Nutmeg and mace
Other Names: Nutmeg: Basbasa (Arabic); chan thet (Thai); djus hendi (Farsi); egoz musqat (Hebrew); gabz (Amharic); hindistancevizi (Turkish); jaiphal (Hindi); jou tou kou (Chinese); moschokarido (Greek); muskatnuss (German); muskatny oryekh (Russian); noce moscata (Italian); noix de muscade (French); noz-moscada (Portuguese); nuez moscada (Spanish); pala (Indonesian). Mace: Besbase (Turkish); dok chand (Thai); fleur de muscade or macis (French); fuljan (Arabic); javatri (Hindi); macis (Spanish, Portuguese); muskatblomme (Danish); muskat-bluete (German); muskatnyi tsvet (Russian); sekar pala (Indonesian).

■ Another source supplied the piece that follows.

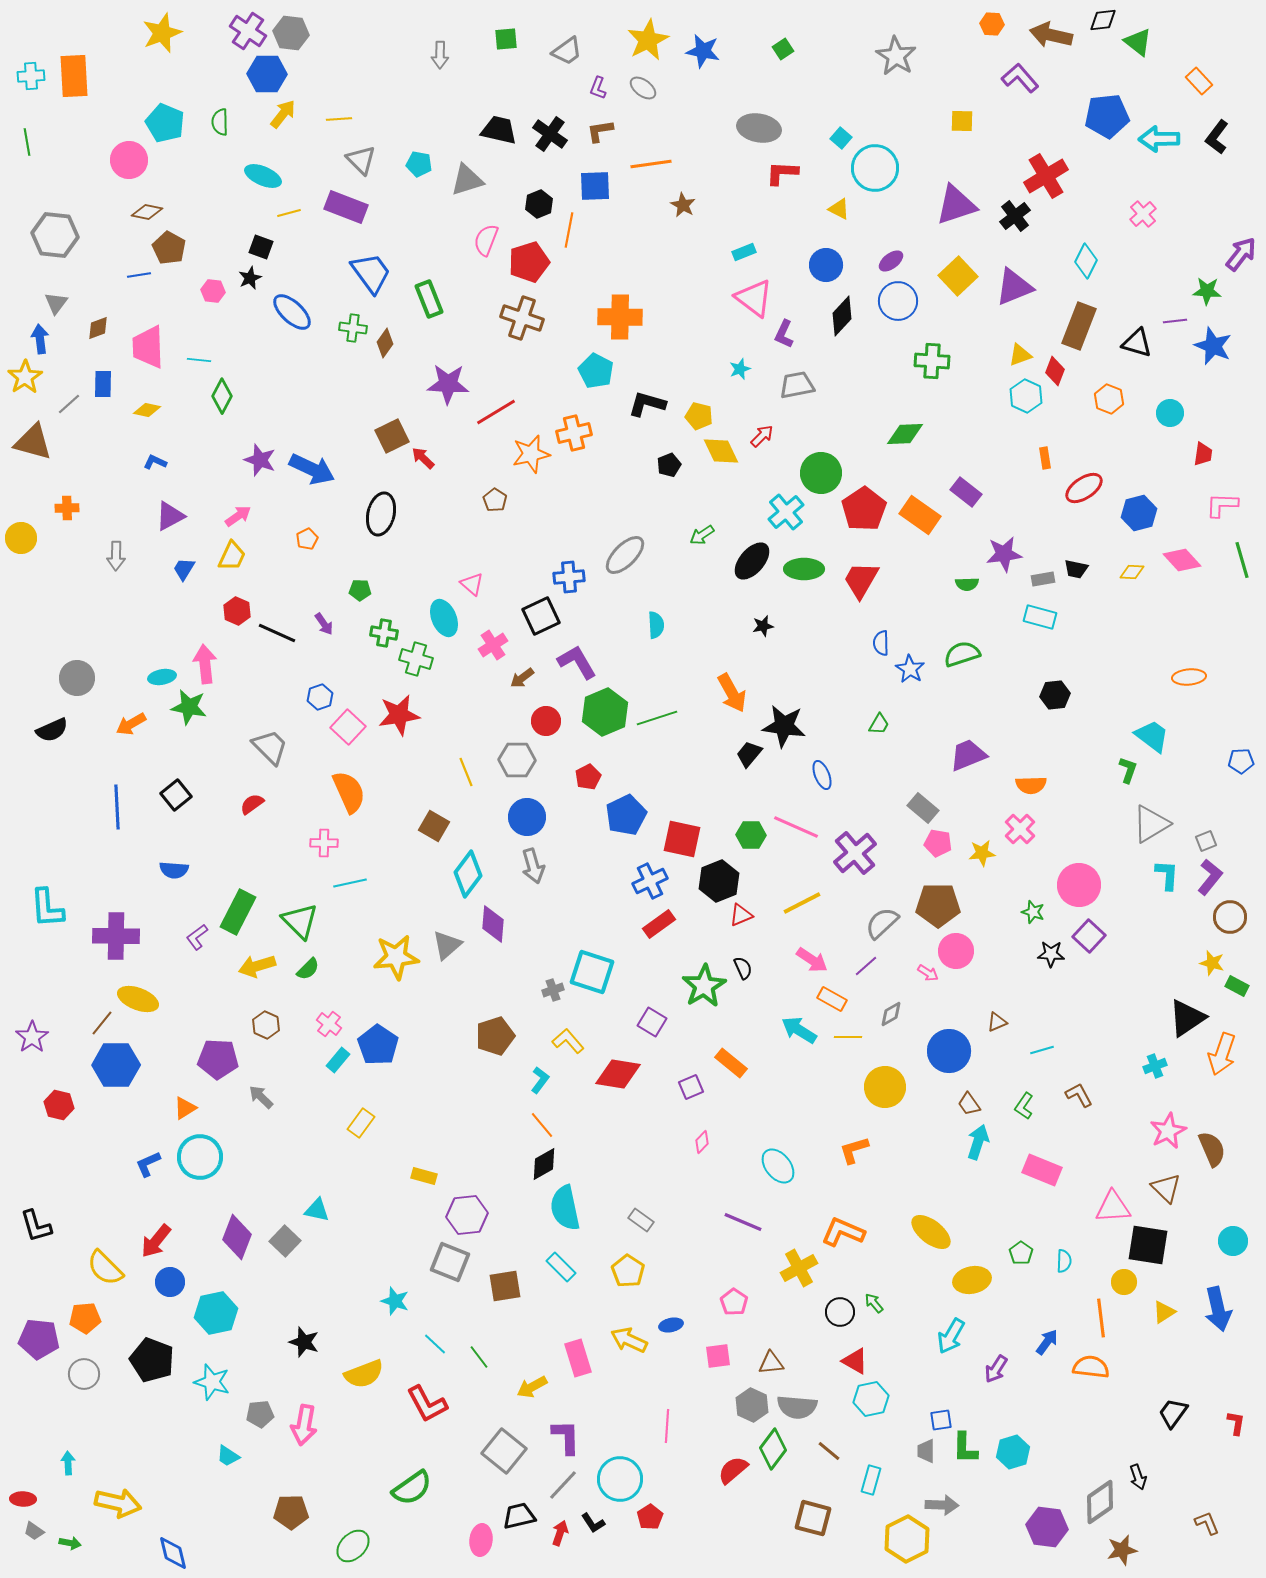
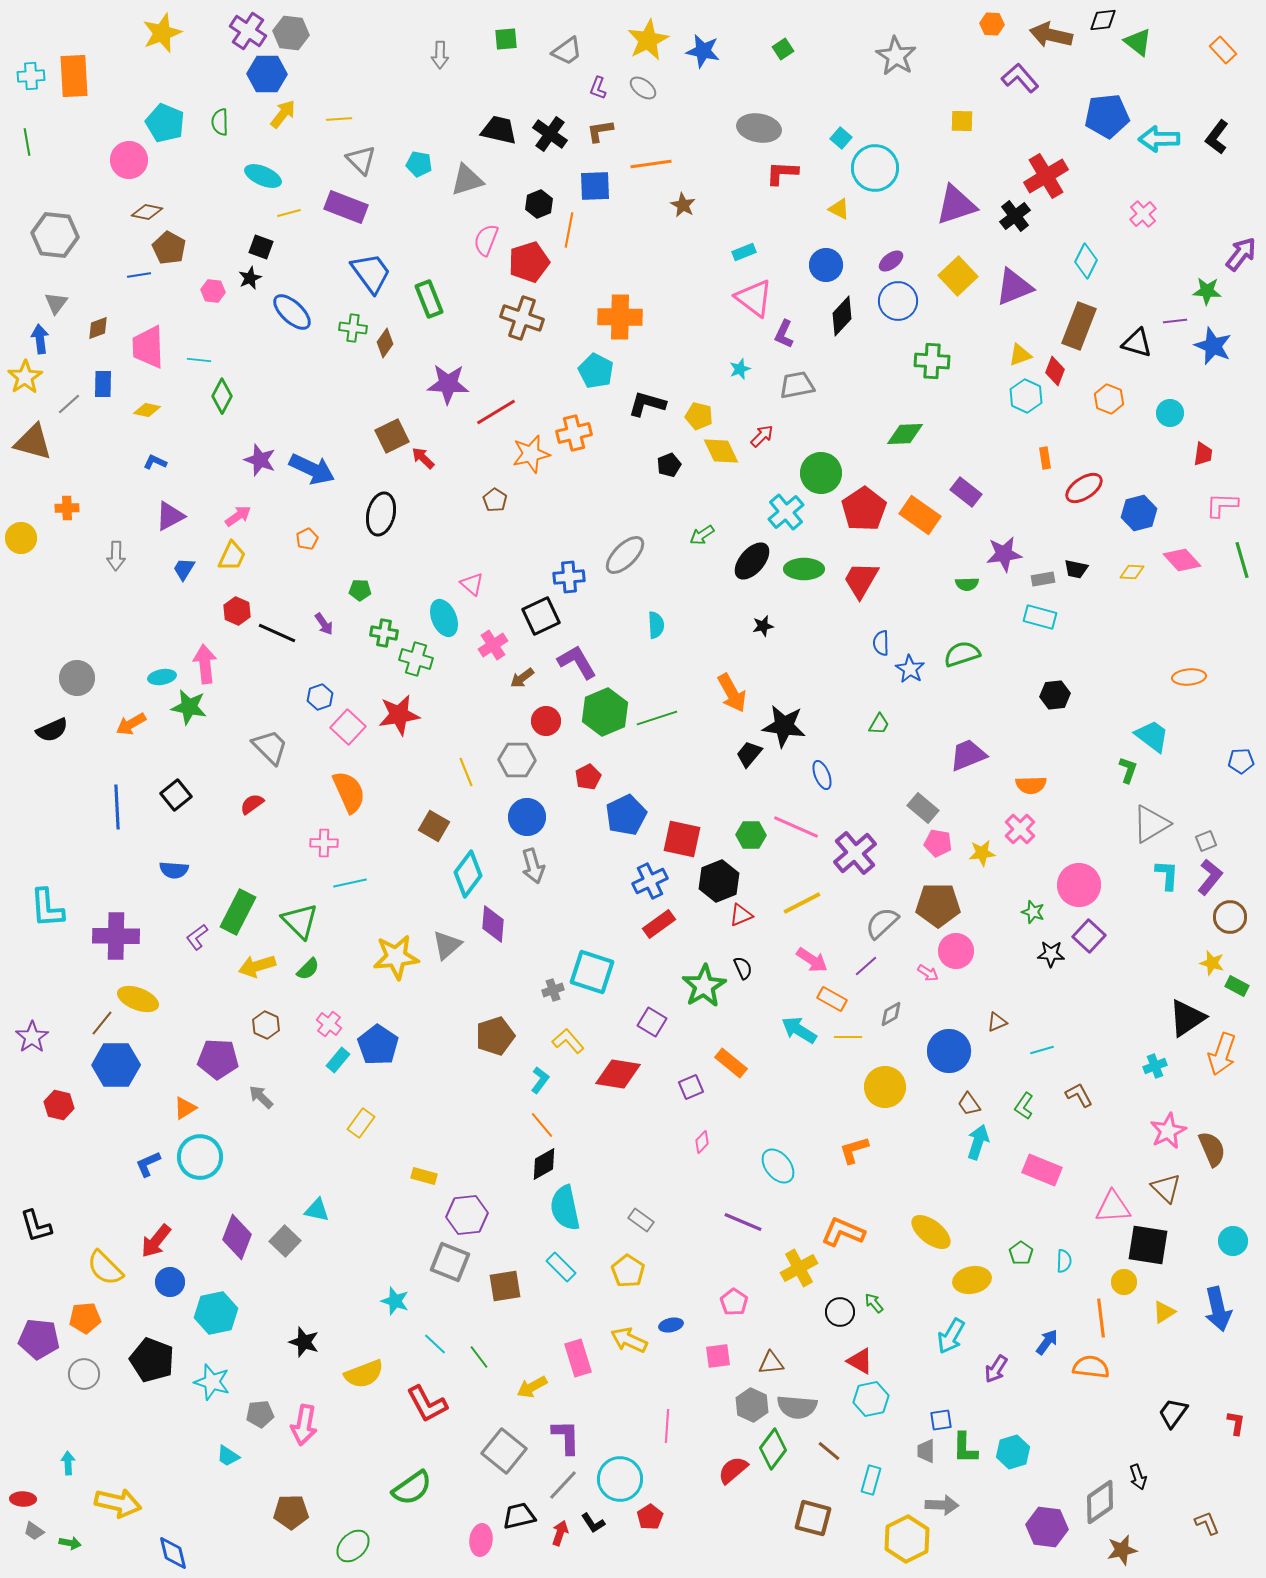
orange rectangle at (1199, 81): moved 24 px right, 31 px up
red triangle at (855, 1361): moved 5 px right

General Description: Nutmeg is the large, light grayish brown, speckled, wood-hard kernel that grows inside the apricot-like fruit of a tropical tree (Myristica fragrans). Surrounding nutmeg in the fruit is a web of mace, called the aril, that is brilliant scarlet when harvested but changes to a dull reddish orange after drying. Both spices are strongly aromatic, with a warm and slightly musky flavor. Nutmeg is a bit spicier with a sharper aroma, while mace is gentler, fresher, and more rounded in flavor. Nutmeg quickly loses its fragrance when ground, so it’s best freshly grated. Whole nutmeg, though hard on its surface, is easy to grate by hand. Note that the myristicin contained in nutmeg and mace is narcotic and may be harmful if ingested in large quantities.
Europeans believed that nutmeg originated in India, though actually it came from the famed Spice Islands (the Moluccas) in eastern Indonesia. In the sixteenth century, Portuguese ships sailed to India and further, bringing back large quantities of the hugely popular nutmeg. For 150 years starting in the seventeenth century, the Dutch monopolized the nutmeg trade, as they did with cloves. In the eighteenth century, the French smuggled nutmeg trees out from the Banda Islands and broke the monopoly.
In the Arab world and northern India, nutmeg and mace flavor delicate meat dishes. In Europe and North America, these spices flavor cakes, crackers, poached fruits, and cheese sauces. The Dutch favor nutmeg, using it to season cabbage, potatoes, meat, soups, stews, and sauces. Mace complements seafood and lighter meat dishes as well as pickles and ketchup. Many spice mixtures contain nutmeg and mace. Nutmeg and mace can be used interchangeably in many dishes.
Purchase and Avoid: Whole nutmeg is preferable. Good quality whole nutmegs will be hard and heavy for their weight with no tiny holes, a sign of insect damage. Buy powdered nutmeg in small quantities, because it quickly loses flavor. Mace is more expensive than nutmeg because it takes 400 pounds of nutmeg to make 1 pound of mace. Whole blade mace is the most expensive form; mace is most often found ground.
Storage: Whole nutmeg and mace will keep quite well. Powdered nutmeg and mace are more perishable.
Serving Suggestions: Grate fresh nutmeg into creamed or buttered spinach. Grate nutmeg over steamed potatoes, winter squash, carrots, or cauliflower. Flavor pumpkin pie, sweet potato pie, and gingerbread with nutmeg. Sprinkle mace on seafood before grilling or pan-frying. Season stock with mace and use it to steam shellfish. Sprinkle mace over applesauce and baked apples.
Food Affinities: Nutmeg: Apple, butter, carrot, cream, parsnip, pear, ricotta cheese, sage, spinach. Mace: Cabbage, chicken, curry, fish, pâté, shellfish, spice cakes, terrines, veal.